We spend 2.8 percent of GDP on prescription drugs, about 80 percent of what we spend in the military. The current system is not only expensive, but wasteful. Only a small fraction of drug sales is reinvested in R&D, and less in R&D for products that matter.
We are concerned that the TPP ISDS provisions will create risks for the US if the NIH or the Army use its rights in the patents on the prostate cancer drug Xtandi. In this case, a drug invented on US government grants at UCLA is sold by Astellas, a Japan company, for $129,000 per year in the USA, but only $39,000 in Japan or Sweden, about $30,000 in Canada. If the NIH breaks the monopoly, which it has a right to do, under the Bayh-Dole safeguards, will Astellas bring an ISDS case?

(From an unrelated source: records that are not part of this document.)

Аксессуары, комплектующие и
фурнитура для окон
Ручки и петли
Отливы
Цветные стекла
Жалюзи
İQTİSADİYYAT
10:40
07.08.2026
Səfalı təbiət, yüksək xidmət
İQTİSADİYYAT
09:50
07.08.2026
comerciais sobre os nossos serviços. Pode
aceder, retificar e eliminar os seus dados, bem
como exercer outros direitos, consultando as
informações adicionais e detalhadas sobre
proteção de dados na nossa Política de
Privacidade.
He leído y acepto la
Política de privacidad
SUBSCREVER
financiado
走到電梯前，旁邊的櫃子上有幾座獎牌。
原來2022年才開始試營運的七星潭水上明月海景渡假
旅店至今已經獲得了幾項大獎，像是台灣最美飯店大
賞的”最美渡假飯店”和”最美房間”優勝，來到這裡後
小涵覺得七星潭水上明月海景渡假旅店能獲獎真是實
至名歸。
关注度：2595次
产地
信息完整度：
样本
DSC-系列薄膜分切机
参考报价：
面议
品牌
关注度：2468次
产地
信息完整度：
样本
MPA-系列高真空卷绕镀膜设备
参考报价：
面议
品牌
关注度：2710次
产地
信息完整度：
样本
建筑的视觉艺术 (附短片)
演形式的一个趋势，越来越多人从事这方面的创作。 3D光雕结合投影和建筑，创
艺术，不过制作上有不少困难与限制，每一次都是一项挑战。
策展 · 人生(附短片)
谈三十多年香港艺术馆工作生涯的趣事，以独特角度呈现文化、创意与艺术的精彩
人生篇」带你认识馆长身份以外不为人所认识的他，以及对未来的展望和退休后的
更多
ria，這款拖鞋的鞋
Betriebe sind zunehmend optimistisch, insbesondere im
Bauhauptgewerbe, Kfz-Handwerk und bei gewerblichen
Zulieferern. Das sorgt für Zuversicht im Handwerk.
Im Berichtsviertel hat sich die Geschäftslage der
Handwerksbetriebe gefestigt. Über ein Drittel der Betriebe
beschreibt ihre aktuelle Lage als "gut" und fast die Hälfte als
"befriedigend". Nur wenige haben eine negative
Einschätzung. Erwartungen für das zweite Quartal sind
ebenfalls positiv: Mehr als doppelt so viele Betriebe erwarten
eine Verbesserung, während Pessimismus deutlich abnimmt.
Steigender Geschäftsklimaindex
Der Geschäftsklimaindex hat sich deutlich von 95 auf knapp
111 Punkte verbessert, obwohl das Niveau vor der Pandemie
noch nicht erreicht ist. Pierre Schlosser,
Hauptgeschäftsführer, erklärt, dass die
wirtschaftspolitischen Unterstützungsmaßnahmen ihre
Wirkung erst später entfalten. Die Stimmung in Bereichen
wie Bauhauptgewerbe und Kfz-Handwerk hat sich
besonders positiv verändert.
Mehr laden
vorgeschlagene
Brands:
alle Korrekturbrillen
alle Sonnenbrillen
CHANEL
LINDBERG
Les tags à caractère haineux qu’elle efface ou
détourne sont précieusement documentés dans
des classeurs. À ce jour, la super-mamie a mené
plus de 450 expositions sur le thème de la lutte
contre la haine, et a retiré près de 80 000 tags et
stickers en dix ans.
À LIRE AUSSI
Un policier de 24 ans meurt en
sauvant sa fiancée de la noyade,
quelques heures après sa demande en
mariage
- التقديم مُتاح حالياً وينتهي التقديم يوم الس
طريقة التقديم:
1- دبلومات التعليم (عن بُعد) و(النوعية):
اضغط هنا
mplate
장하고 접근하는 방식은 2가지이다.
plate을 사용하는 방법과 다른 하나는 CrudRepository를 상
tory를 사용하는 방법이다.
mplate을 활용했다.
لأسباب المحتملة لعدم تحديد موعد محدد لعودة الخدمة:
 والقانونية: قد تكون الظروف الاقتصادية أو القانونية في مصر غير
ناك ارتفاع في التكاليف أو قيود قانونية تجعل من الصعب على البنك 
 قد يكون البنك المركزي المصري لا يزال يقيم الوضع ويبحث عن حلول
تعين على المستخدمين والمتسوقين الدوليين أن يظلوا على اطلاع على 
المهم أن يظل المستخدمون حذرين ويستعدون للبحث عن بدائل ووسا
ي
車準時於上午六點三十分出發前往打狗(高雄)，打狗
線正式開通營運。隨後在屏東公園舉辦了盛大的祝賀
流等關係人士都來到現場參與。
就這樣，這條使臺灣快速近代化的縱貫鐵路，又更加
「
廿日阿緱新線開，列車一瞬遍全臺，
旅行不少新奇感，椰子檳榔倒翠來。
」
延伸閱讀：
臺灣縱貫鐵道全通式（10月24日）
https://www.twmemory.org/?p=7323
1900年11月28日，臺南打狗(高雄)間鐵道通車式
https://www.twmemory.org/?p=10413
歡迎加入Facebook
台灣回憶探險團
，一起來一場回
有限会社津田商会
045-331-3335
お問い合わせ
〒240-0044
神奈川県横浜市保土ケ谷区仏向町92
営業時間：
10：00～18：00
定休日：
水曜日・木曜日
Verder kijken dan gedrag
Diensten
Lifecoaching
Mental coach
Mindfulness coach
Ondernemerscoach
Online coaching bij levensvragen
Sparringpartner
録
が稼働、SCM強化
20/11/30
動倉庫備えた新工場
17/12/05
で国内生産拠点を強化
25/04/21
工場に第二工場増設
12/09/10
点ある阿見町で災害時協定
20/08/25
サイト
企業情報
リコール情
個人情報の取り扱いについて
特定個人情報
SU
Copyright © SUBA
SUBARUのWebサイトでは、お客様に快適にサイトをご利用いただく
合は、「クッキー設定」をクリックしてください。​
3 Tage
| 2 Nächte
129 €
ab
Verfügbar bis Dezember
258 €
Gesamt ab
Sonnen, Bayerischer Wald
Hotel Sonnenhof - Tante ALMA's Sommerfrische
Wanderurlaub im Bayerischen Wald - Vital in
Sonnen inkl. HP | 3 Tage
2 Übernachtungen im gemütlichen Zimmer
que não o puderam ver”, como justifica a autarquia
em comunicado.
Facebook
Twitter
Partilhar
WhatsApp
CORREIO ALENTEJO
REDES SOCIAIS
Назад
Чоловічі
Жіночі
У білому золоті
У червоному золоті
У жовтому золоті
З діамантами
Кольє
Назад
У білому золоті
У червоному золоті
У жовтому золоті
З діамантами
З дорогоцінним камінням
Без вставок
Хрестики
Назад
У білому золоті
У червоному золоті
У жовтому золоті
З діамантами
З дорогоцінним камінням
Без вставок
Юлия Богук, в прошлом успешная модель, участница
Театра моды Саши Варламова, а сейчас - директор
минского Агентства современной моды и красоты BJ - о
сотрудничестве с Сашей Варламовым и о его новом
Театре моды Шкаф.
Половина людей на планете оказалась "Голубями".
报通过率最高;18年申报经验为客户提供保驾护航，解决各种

The TTIP should not make the same mistakes.
The negotiating text should be public, like WIPO treaties are, at every stage. The EU claims that USTR is the problem here. USTR, why hide the text from the public, when industry lobby groups get the text? And, do you really not want to benefit from the input of the broader and less politically connected experts? Relax, for many issues, only a small number of people can even understand the texts.
On the drug side, it is time for a paradigm shift, to make R&D the focus on the trade agreements, and in particularly, the funding of R&D as a public goods.
The UN Secretary General has appointed a high level panel on access to medicine, which is focusing on the financing of R&D, because the funding of R&D is directly related to access. The most important reform is the progressive delinkage of R&D costs from drug prices, and we expect that to be endorsed by the HLP.
The HLP panel includes the CEO of GSK. He has proposed experimenting with delinkage in connection with the very expensive drugs for rare diseases.
The trade negotiations need to become more knowledgeable about new thinking on paying for R&D for new drugs. It is not only about high drug prices.